=== Section Start ===

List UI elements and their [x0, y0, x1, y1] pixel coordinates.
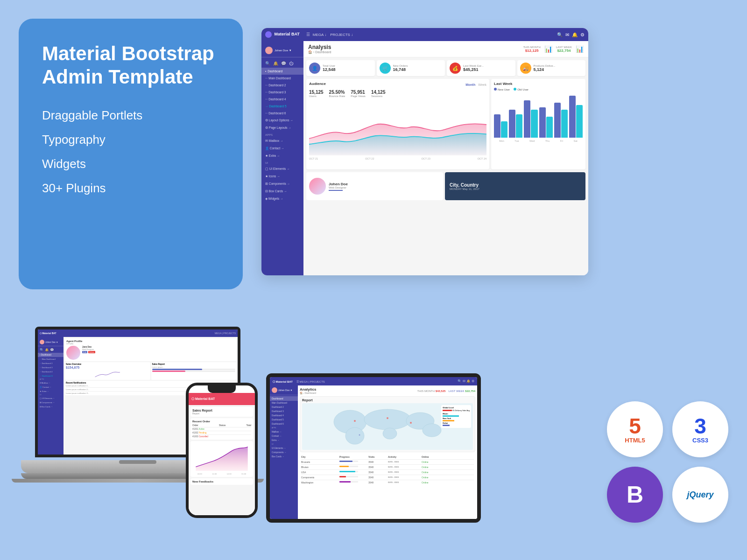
mail-icon[interactable]: ✉ [565, 32, 569, 37]
phone-content: Sales Report Report Recent Order OrderSt… [189, 405, 255, 515]
bar-mon-new [494, 114, 500, 138]
search-icon[interactable]: 🔍 [265, 61, 270, 66]
svg-point-6 [354, 420, 356, 422]
power-icon[interactable]: ⏻ [289, 61, 293, 66]
sidebar-item-d2[interactable]: ··· Dashboard 2 [261, 82, 303, 89]
ts-last-week: LAST WEEK $22,754 [448, 390, 475, 392]
bootstrap-symbol: B [627, 483, 643, 506]
dashboard-icon: ▪ [265, 70, 266, 73]
bar-sat-old [576, 105, 583, 138]
db-sidebar-items: ▪ Dashboard ··· Main Dashboard ··· Dashb… [261, 68, 303, 203]
db-content-header: Analysis 🏠 › Dashboard THIS MONTH $12,12… [303, 41, 588, 57]
sidebar-item-extra[interactable]: ★ Extra → [261, 152, 303, 160]
month-tab[interactable]: Month [465, 83, 475, 86]
ts-main: Analytics 🏠 › Dashboard THIS MONTH $43,5… [298, 385, 477, 519]
avatar [265, 47, 273, 54]
db-sidebar-user[interactable]: Johen Doe ▼ [261, 44, 303, 57]
stat-card-orders: 🛒 New Orders 16,748 [377, 60, 445, 76]
stat-card-delivery: 🚚 Products Delive... 5,124 [517, 60, 586, 76]
db-nav-projects[interactable]: PROJECTS ↓ [330, 33, 353, 37]
breadcrumb: 🏠 › Dashboard [308, 50, 331, 54]
sidebar-item-layout[interactable]: ⚙ Layout Options → [261, 117, 303, 124]
sidebar-item-boxcards[interactable]: ⊟ Box Cards → [261, 188, 303, 195]
sidebar-item-mailbox[interactable]: ✉ Mailbox → [261, 137, 303, 145]
db-menu-icon: ☰ [306, 32, 310, 37]
ts-this-month: THIS MONTH $43,525 [417, 390, 446, 392]
bell-icon[interactable]: 🔔 [572, 32, 578, 37]
week-tab[interactable]: Week [478, 83, 486, 86]
html5-label: HTML5 [625, 437, 645, 444]
sidebar-item-pages[interactable]: ⚙ Page Layouts → [261, 124, 303, 132]
db-nav: MEGA ↓ PROJECTS ↓ [313, 33, 353, 37]
chat-icon[interactable]: 💬 [281, 61, 286, 66]
sidebar-item-d5[interactable]: → Dashboard 5 [261, 103, 303, 110]
profile-strip: Johen Doe Web Designer City, Country MON… [306, 172, 585, 200]
main-title: Material Bootstrap Admin Template [42, 42, 219, 89]
svg-point-1 [364, 409, 411, 430]
profile-card: Johen Doe Web Designer [306, 172, 443, 200]
search-icon[interactable]: 🔍 [557, 32, 563, 37]
db-topbar-icons: 🔍 ✉ 🔔 ⚙ [557, 32, 585, 37]
css3-number: 3 [694, 415, 706, 437]
sidebar-section-apps: APPS [261, 132, 303, 137]
sidebar-item-components[interactable]: ⊞ Components → [261, 180, 303, 188]
charts-row: Audience Month Week 15,125 Users 25.50% [303, 79, 588, 172]
sidebar-item-d3[interactable]: ··· Dashboard 3 [261, 89, 303, 96]
stat-value: 12,548 [323, 67, 336, 72]
ts-avatar [272, 387, 277, 393]
stat-cards-row: 👤 Total User 12,548 🛒 New Orders 16,748 … [303, 57, 588, 79]
delivery-icon: 🚚 [520, 63, 531, 74]
bar-fri-new [554, 103, 561, 138]
jquery-logo: jQuery [672, 467, 728, 523]
db-topbar: Material BAT ☰ MEGA ↓ PROJECTS ↓ 🔍 ✉ 🔔 ⚙ [261, 28, 588, 41]
ts-breadcrumb: 🏠 › Dashboard [300, 392, 317, 394]
bar-tue-old [516, 114, 522, 138]
audience-line-chart [309, 99, 486, 155]
sidebar-item-dashboard[interactable]: ▪ Dashboard [261, 68, 303, 75]
city-card: City, Country MONDAY May 11, 2017 [445, 172, 585, 200]
gear-icon[interactable]: ⚙ [580, 32, 585, 37]
ls-nav: MEGA | PROJECTS [215, 332, 236, 335]
tablet-screen: ⬡ Material BAT ☰ MEGA | PROJECTS 🔍 ✉ 🔔 ⚙… [266, 373, 481, 523]
db-nav-mega[interactable]: MEGA ↓ [313, 33, 326, 37]
profile-avatar [309, 178, 326, 195]
ts-sidebar: Johen Doe ▼ Dashboard Main Dashboard Das… [270, 385, 298, 519]
db-main-content: Analysis 🏠 › Dashboard THIS MONTH $12,12… [303, 41, 588, 275]
svg-point-8 [410, 422, 412, 424]
users-icon: 👤 [309, 63, 320, 74]
ls-avatar [40, 340, 44, 344]
bar-tue-new [509, 110, 515, 138]
feature-item: Typography [42, 127, 219, 152]
sidebar-item-d4[interactable]: ··· Dashboard 4 [261, 96, 303, 103]
chart-legend: New User Old User [494, 88, 583, 91]
bell-icon[interactable]: 🔔 [273, 61, 278, 66]
bar-wed-new [524, 100, 530, 138]
sidebar-item-ui[interactable]: ▢ UI Elements → [261, 165, 303, 173]
ts-nav: ☰ MEGA | PROJECTS [296, 380, 325, 383]
sidebar-item-contact[interactable]: 👤 Contact → [261, 145, 303, 152]
bar-wed-old [531, 110, 537, 138]
last-week-chart: Last Week New User Old User [491, 79, 585, 169]
tech-logos: 5 HTML5 3 CSS3 B jQuery [607, 401, 728, 523]
svg-point-3 [345, 427, 364, 444]
metric-users: 15,125 Users [309, 90, 324, 98]
stat-value: $45,251 [463, 67, 484, 72]
ls-sidebar: Johen Doe ▼ 🔍 🔔 💬 ▪ Dashboard ··· Main D… [38, 337, 63, 455]
bar-sat-new [569, 96, 576, 138]
css3-label: CSS3 [692, 437, 708, 444]
phone-header: ⬡ Material BAT [189, 393, 255, 405]
tablet-mockup: ⬡ Material BAT ☰ MEGA | PROJECTS 🔍 ✉ 🔔 ⚙… [266, 373, 490, 537]
sidebar-item-widgets[interactable]: ◈ Widgets → [261, 195, 303, 203]
phone-notch [208, 385, 236, 393]
sidebar-item-icons[interactable]: ★ Icons → [261, 173, 303, 180]
css3-logo: 3 CSS3 [672, 401, 728, 457]
sidebar-item-d6[interactable]: ··· Dashboard 6 [261, 110, 303, 117]
feature-item: Widgets [42, 152, 219, 176]
earnings-icon: 💰 [450, 63, 461, 74]
sidebar-item-main[interactable]: ··· Main Dashboard [261, 75, 303, 82]
world-map: Global Level 65 Delivery Sale Avg Miami … [302, 403, 473, 450]
phone-brand: ⬡ Material BAT [191, 397, 215, 401]
bar-fri-old [561, 110, 568, 138]
svg-point-7 [387, 417, 388, 419]
orders-icon: 🛒 [380, 63, 391, 74]
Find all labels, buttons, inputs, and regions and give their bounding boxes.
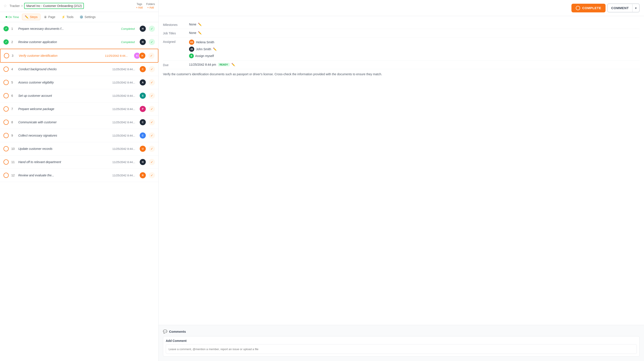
step-avatar-9: C	[139, 132, 146, 139]
tab-tools[interactable]: ⚡ Tools	[59, 14, 76, 20]
step-checkbox-6[interactable]	[4, 93, 9, 98]
assigned-edit-icon[interactable]: ✏️	[213, 48, 216, 51]
on-time-badge[interactable]: On Time	[4, 15, 21, 20]
milestones-label: Milestones	[163, 23, 185, 27]
breadcrumb-title[interactable]: Marvel Inc - Customer Onboarding (2/12)	[24, 3, 84, 9]
step-checkbox-12[interactable]	[4, 173, 9, 178]
comment-input[interactable]	[166, 344, 637, 354]
tab-settings[interactable]: ⚙️ Settings	[77, 14, 98, 20]
tags-label: Tags	[137, 3, 142, 6]
step-date-9: 11/25/2042 8:44...	[112, 134, 138, 137]
step-row-12[interactable]: 12Review and evaluate the...11/25/2042 8…	[0, 169, 158, 182]
step-checkbox-5[interactable]	[4, 80, 9, 85]
step-row-11[interactable]: 11Hand off to relevant department11/25/2…	[0, 156, 158, 169]
due-edit-icon[interactable]: ✏️	[232, 63, 235, 66]
due-row: Due 11/25/2042 8:44 pm READY ✏️	[163, 61, 640, 69]
step-name-2: Review customer application	[18, 40, 118, 44]
step-num-6: 6	[11, 94, 16, 97]
header-actions: Tags + Add Folders + Add	[136, 3, 155, 9]
step-checkbox-9[interactable]	[4, 133, 9, 138]
step-row-2[interactable]: 2Review customer applicationCompletedH✓	[0, 36, 158, 49]
step-avatar-group-11: H	[141, 159, 146, 166]
step-checkbox-1[interactable]	[4, 26, 9, 31]
job-titles-value: None ✏️	[189, 31, 640, 35]
step-row-6[interactable]: 6Set up customer account11/25/2042 8:44.…	[0, 89, 158, 102]
step-num-3: 3	[12, 54, 16, 57]
step-approve-7[interactable]: ✓	[149, 106, 155, 112]
settings-icon: ⚙️	[80, 15, 83, 19]
step-row-9[interactable]: 9Collect necessary signatures11/25/2042 …	[0, 129, 158, 142]
assigned-label: Assigned	[163, 40, 185, 44]
step-approve-5[interactable]: ✓	[149, 79, 155, 86]
step-row-8[interactable]: 8Communicate with customer11/25/2042 8:4…	[0, 116, 158, 129]
tags-add-btn[interactable]: + Add	[136, 6, 143, 9]
step-avatar-7: P	[139, 106, 146, 112]
assigned-list: HS Helena Smith JS John Smith ✏️	[189, 40, 216, 58]
step-avatar-2: H	[139, 39, 146, 46]
step-name-8: Communicate with customer	[18, 121, 110, 124]
tab-page[interactable]: 🖥 Page	[41, 14, 58, 20]
step-row-10[interactable]: 10Update customer records11/25/2042 8:44…	[0, 142, 158, 156]
step-checkbox-4[interactable]	[4, 67, 9, 72]
step-avatar-3: H	[139, 52, 146, 59]
step-row-3[interactable]: 3Verify customer identification11/25/204…	[0, 49, 158, 63]
step-checkbox-2[interactable]	[4, 39, 9, 45]
step-approve-8[interactable]: ✓	[149, 119, 155, 125]
breadcrumb-tracker[interactable]: Tracker	[10, 4, 20, 8]
comment-button[interactable]: COMMENT	[608, 4, 632, 12]
step-approve-1[interactable]: ✓	[149, 26, 155, 32]
step-avatar-group-4: C	[141, 66, 146, 73]
step-row-5[interactable]: 5Assess customer eligibility11/25/2042 8…	[0, 76, 158, 89]
tab-steps[interactable]: ✏️ Steps	[22, 14, 40, 20]
step-approve-2[interactable]: ✓	[149, 39, 155, 45]
step-name-11: Hand off to relevant department	[18, 160, 110, 164]
step-checkbox-10[interactable]	[4, 146, 9, 151]
milestones-edit-icon[interactable]: ✏️	[198, 23, 202, 26]
step-approve-11[interactable]: ✓	[149, 159, 155, 165]
folders-group: Folders + Add	[146, 3, 155, 9]
step-approve-10[interactable]: ✓	[149, 146, 155, 152]
john-name: John Smith	[196, 48, 211, 51]
add-comment-box: Add Comment	[163, 336, 640, 357]
step-row-1[interactable]: 1Prepare necessary documents f...Complet…	[0, 22, 158, 36]
step-avatar-group-8: C	[141, 119, 146, 126]
step-name-3: Verify customer identification	[19, 54, 102, 57]
assign-myself-btn[interactable]: + Assign myself	[189, 54, 216, 58]
step-name-4: Conduct background checks	[18, 67, 110, 71]
step-approve-4[interactable]: ✓	[149, 66, 155, 72]
step-row-7[interactable]: 7Prepare welcome package11/25/2042 8:44.…	[0, 102, 158, 116]
folders-add-btn[interactable]: + Add	[147, 6, 154, 9]
due-date: 11/25/2042 8:44 pm	[189, 63, 216, 66]
step-approve-3[interactable]: ✓	[148, 53, 154, 59]
helena-name: Helena Smith	[196, 41, 214, 44]
step-status-2: Completed	[121, 41, 138, 44]
step-checkbox-8[interactable]	[4, 120, 9, 125]
comment-dropdown-button[interactable]: ▾	[632, 4, 639, 12]
step-avatar-8: C	[139, 119, 146, 126]
step-checkbox-7[interactable]	[4, 106, 9, 112]
step-checkbox-11[interactable]	[4, 159, 9, 165]
step-num-11: 11	[11, 160, 16, 164]
step-num-9: 9	[11, 134, 16, 137]
step-approve-6[interactable]: ✓	[149, 93, 155, 99]
step-approve-9[interactable]: ✓	[149, 132, 155, 139]
step-approve-12[interactable]: ✓	[149, 172, 155, 178]
step-avatar-group-7: P	[141, 106, 146, 112]
step-name-6: Set up customer account	[18, 94, 110, 97]
assigned-row: Assigned HS Helena Smith JS	[163, 38, 640, 61]
comment-btn-group: COMMENT ▾	[607, 4, 640, 13]
steps-icon: ✏️	[25, 15, 28, 19]
step-num-4: 4	[11, 67, 16, 71]
right-header: COMPLETE COMMENT ▾	[158, 0, 644, 16]
step-name-1: Prepare necessary documents f...	[18, 27, 118, 31]
step-date-3: 11/25/2042 8:44...	[105, 54, 131, 57]
comment-bubble-icon: 💬	[163, 329, 167, 333]
step-date-7: 11/25/2042 8:44...	[112, 107, 138, 111]
star-icon[interactable]: ☆	[4, 4, 7, 8]
step-row-4[interactable]: 4Conduct background checks11/25/2042 8:4…	[0, 63, 158, 76]
complete-button[interactable]: COMPLETE	[572, 4, 606, 13]
job-titles-edit-icon[interactable]: ✏️	[198, 31, 202, 35]
step-checkbox-3[interactable]	[4, 53, 9, 58]
step-avatar-group-10: U	[141, 145, 146, 152]
step-num-10: 10	[11, 147, 16, 151]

=== Section End ===

* [Task to complete]
In the entries above, some lines hold the string "edit". Copy each of them.

* [Finished task]
assigned-edit-icon[interactable]: ✏️	[213, 48, 216, 51]
due-edit-icon[interactable]: ✏️	[232, 63, 235, 66]
milestones-edit-icon[interactable]: ✏️	[198, 23, 202, 26]
job-titles-edit-icon[interactable]: ✏️	[198, 31, 202, 35]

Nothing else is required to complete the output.